-- Task directions --
The records that follow are to be repeated exactly, with the pictures removed.
┌─ Available data
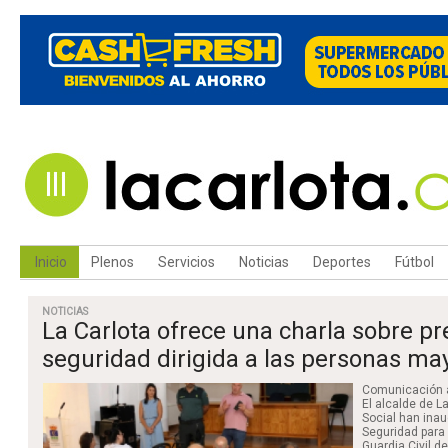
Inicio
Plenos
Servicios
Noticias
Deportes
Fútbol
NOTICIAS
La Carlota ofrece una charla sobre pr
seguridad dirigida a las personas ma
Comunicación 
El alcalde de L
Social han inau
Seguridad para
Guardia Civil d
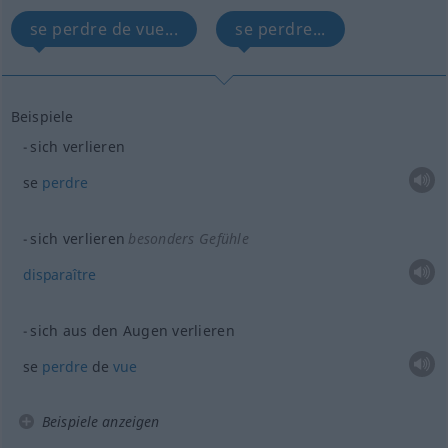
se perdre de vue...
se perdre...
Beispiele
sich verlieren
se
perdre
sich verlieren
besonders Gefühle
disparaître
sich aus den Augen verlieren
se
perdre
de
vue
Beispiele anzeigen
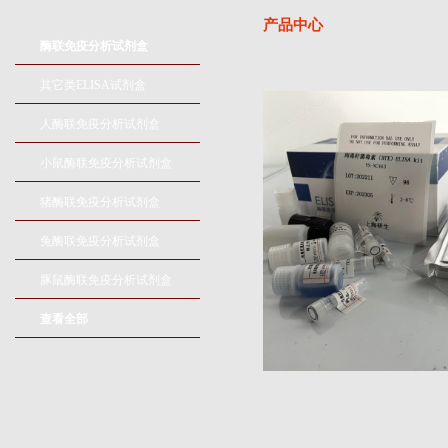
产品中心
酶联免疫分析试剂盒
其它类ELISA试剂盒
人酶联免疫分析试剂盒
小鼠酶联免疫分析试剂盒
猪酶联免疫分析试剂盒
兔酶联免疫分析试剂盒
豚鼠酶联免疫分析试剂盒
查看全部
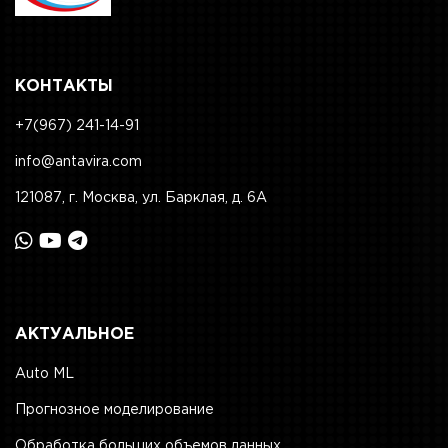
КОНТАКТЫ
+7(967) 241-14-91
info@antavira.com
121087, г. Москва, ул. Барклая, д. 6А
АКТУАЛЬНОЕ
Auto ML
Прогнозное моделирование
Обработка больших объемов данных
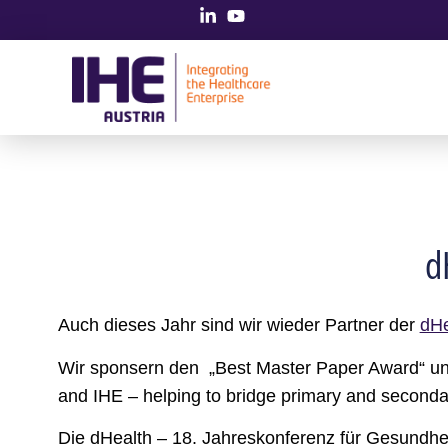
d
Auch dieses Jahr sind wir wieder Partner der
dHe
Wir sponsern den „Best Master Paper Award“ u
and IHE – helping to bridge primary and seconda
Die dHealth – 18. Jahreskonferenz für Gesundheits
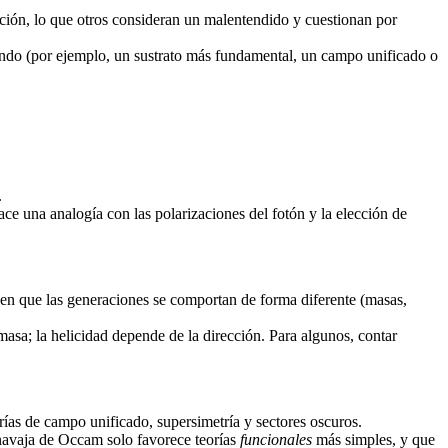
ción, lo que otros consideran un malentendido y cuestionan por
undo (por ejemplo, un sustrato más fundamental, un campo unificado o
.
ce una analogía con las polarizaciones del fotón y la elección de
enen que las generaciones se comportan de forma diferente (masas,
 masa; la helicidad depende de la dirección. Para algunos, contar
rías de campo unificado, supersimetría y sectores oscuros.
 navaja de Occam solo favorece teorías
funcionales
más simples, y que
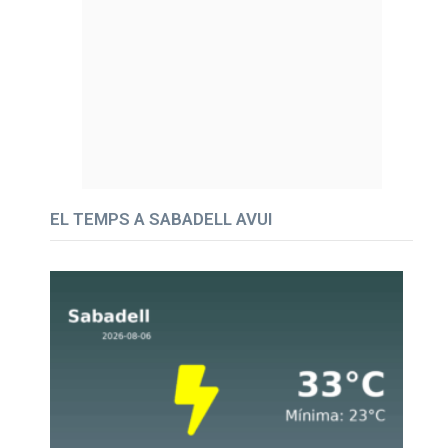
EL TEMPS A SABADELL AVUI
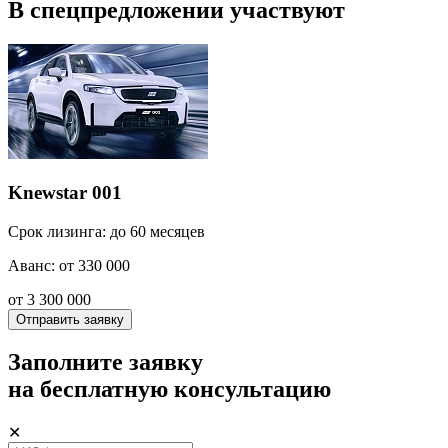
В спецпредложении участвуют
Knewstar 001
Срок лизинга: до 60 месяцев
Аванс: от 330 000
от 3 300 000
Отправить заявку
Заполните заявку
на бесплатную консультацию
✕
└─
-- Task output --
Inicio
Plenos
Servicios
Noticias
Deportes
Fútbol
NOTICIAS
La Carlota ofrece una charla sobre pr
seguridad dirigida a las personas ma
Comunicación 
El alcalde de L
Social han inau
Seguridad para
Guardia Civil d
se perdre de vue...
se perdre...
Beispiele
sich verlieren
se
perdre
sich verlieren
besonders Gefühle
disparaître
sich aus den Augen verlieren
se
perdre
de
vue
Beispiele anzeigen
产品中心
酶联免疫分析试剂盒
其它类ELISA试剂盒
人酶联免疫分析试剂盒
小鼠酶联免疫分析试剂盒
猪酶联免疫分析试剂盒
兔酶联免疫分析试剂盒
豚鼠酶联免疫分析试剂盒
查看全部
КОНТАКТЫ
+7(967) 241-14-91
info@antavira.com
121087, г. Москва, ул. Барклая, д. 6А
АКТУАЛЬНОЕ
Auto ML
Прогнозное моделирование
Обработка больших объемов данных
d
Auch dieses Jahr sind wir wieder Partner der
dHe
Wir sponsern den „Best Master Paper Award“ u
and IHE – helping to bridge primary and seconda
Die dHealth – 18. Jahreskonferenz für Gesundheits
ción, lo que otros consideran un malentendido y cuestionan por
undo (por ejemplo, un sustrato más fundamental, un campo unificado o
.
ce una analogía con las polarizaciones del fotón y la elección de
enen que las generaciones se comportan de forma diferente (masas,
 masa; la helicidad depende de la dirección. Para algunos, contar
rías de campo unificado, supersimetría y sectores oscuros.
 navaja de Occam solo favorece teorías
funcionales
más simples, y que
EL TEMPS A SABADELL AVUI
В спецпредложении участвуют
Knewstar 001
Срок лизинга: до 60 месяцев
Аванс: от 330 000
от 3 300 000
Отправить заявку
Заполните заявку
на бесплатную консультацию
✕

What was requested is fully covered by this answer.